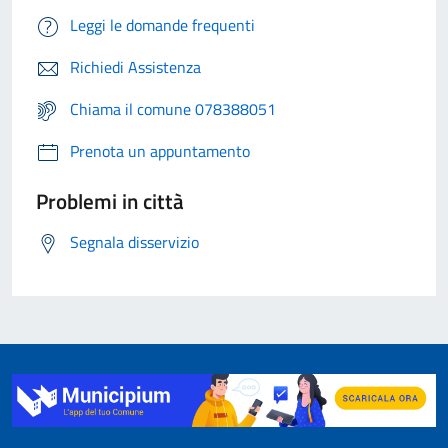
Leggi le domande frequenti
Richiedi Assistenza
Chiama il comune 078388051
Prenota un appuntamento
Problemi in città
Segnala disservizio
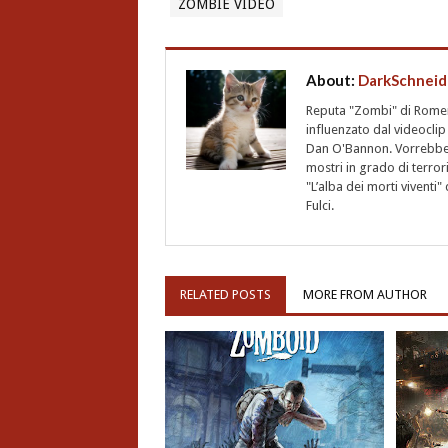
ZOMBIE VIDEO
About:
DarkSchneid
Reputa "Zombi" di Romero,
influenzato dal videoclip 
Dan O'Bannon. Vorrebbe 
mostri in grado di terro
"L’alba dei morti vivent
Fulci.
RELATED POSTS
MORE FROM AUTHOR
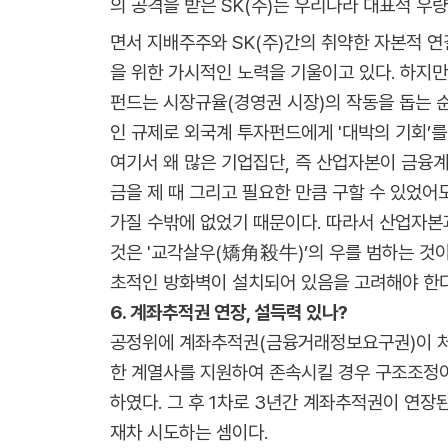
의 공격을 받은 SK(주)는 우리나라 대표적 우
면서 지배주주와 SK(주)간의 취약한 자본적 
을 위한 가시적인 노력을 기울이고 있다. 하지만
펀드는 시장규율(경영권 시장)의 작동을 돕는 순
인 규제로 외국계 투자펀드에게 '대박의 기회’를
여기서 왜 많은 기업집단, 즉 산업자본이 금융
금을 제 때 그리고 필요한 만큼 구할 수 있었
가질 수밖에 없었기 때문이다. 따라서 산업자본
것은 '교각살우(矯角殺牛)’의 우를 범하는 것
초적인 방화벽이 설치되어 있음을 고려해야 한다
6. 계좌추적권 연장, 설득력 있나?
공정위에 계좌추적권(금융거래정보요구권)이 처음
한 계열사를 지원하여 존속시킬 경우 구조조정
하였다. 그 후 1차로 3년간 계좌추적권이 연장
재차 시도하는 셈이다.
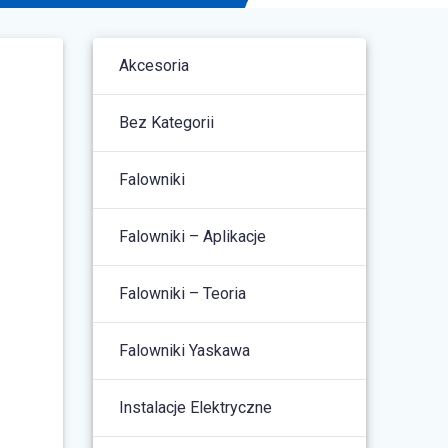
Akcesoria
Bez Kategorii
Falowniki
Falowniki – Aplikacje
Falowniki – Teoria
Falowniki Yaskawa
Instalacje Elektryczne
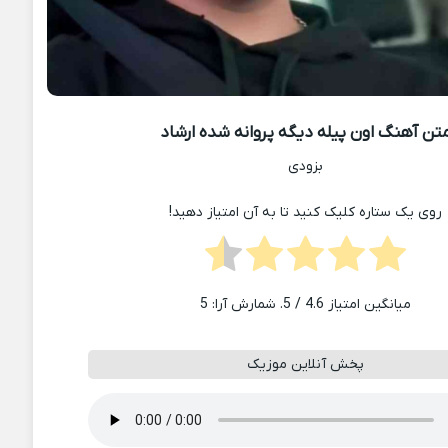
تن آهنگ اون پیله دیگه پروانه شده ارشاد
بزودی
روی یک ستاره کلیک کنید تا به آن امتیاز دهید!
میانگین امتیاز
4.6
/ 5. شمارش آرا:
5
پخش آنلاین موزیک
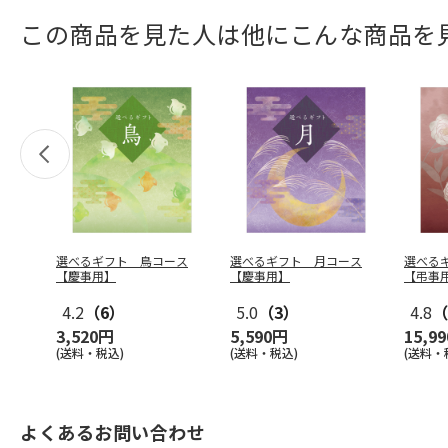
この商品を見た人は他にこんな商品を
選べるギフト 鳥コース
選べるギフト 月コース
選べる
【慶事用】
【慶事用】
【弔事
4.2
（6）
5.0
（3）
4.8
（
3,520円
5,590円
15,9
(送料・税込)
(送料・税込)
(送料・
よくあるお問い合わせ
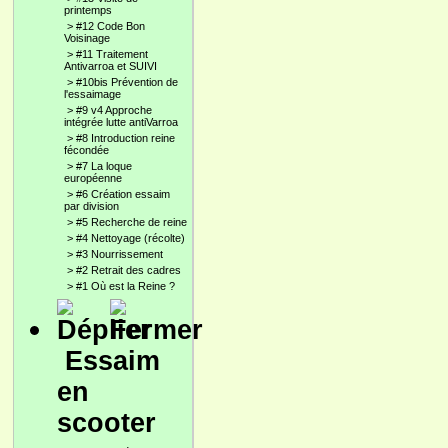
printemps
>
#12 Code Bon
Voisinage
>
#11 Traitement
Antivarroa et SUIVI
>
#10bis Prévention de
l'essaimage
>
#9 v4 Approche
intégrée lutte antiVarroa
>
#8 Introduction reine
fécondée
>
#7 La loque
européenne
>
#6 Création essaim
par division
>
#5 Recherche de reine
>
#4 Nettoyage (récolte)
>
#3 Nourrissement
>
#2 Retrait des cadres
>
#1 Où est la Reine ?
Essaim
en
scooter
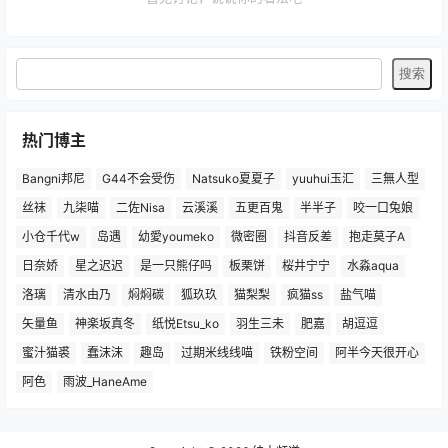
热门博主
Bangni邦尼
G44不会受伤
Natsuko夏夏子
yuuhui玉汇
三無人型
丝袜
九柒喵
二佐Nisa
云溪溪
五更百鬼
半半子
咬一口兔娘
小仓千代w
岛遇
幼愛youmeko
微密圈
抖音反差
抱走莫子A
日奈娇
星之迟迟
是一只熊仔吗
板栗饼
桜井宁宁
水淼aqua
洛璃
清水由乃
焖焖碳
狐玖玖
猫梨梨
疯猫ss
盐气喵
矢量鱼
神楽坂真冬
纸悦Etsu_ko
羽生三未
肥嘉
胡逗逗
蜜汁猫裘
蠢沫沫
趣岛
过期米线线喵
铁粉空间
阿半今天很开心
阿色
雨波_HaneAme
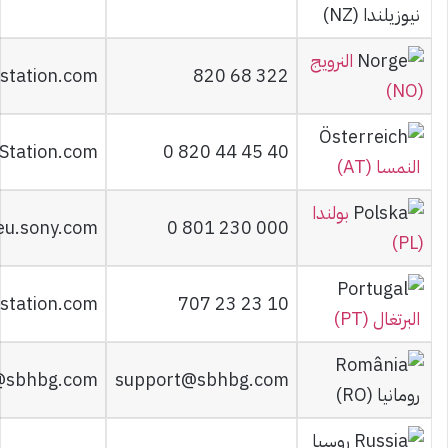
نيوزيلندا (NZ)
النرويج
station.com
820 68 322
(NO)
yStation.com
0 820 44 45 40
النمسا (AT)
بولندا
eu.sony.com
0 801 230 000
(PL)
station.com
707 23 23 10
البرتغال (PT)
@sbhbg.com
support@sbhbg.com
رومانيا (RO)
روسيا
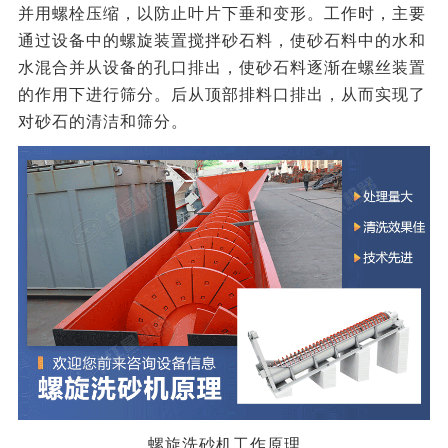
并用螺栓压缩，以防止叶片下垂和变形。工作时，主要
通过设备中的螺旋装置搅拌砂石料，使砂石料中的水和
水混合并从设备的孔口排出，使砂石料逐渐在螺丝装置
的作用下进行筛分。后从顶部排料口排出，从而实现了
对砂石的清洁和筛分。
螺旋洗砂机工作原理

● REQUIRED ACTION
Report how many lines of the entries hold the word "امتیاز". Nothing else is needed.

● SOLVED EXERCISE
2